[[ Available records, beginning ]]
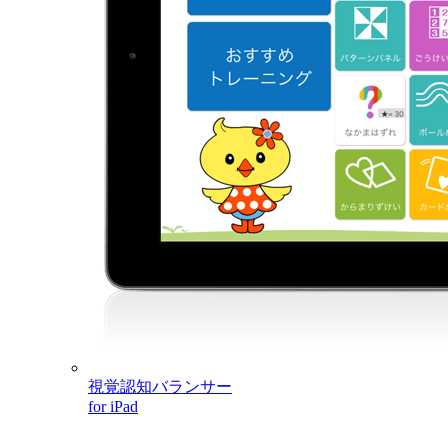
視覚認知バランサー
for iPad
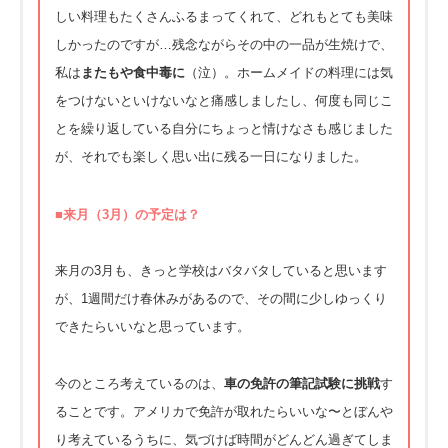
しい料理もたくさんふるまってくれて、どれもとても美味
しかったのですが…残念ながらその中の一品が生焼けで、
私は
またもや食中毒に
（泣）。ホームメイドの料理には気
をつけないといけないなと痛感しましたし、何度も同じこ
とを繰り返している自分にちょっと情けなさも感じました
が、それでも楽しく思い出に残る一日になりました。
■来月（3月）の予定は？
来月の3月も、きっと学校はバタバタしていると思います
が、1週間だけ春休みがあるので、その間に少しゆっくり
できたらいいなと思っています。
今のところ考えているのは、
車の免許の筆記試験に挑戦
す
ることです。アメリカで免許が取れたらいいな〜とぼんや
り考えているうちに、気づけば時間がどんどん過ぎてしま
[[ Available records, end ]]
Problem
Repeat the records word for word. Leave out whatever pictures they hold.

Answer below
視覚認知バランサー
for iPad
しい料理もたくさんふるまってくれて、どれもとても美味
しかったのですが…残念ながらその中の一品が生焼けで、
私は
またもや食中毒に
（泣）。ホームメイドの料理には気
をつけないといけないなと痛感しましたし、何度も同じこ
とを繰り返している自分にちょっと情けなさも感じました
が、それでも楽しく思い出に残る一日になりました。
■来月（3月）の予定は？
来月の3月も、きっと学校はバタバタしていると思います
が、1週間だけ春休みがあるので、その間に少しゆっくり
できたらいいなと思っています。
今のところ考えているのは、
車の免許の筆記試験に挑戦
す
ることです。アメリカで免許が取れたらいいな〜とぼんや
り考えているうちに、気づけば時間がどんどん過ぎてしま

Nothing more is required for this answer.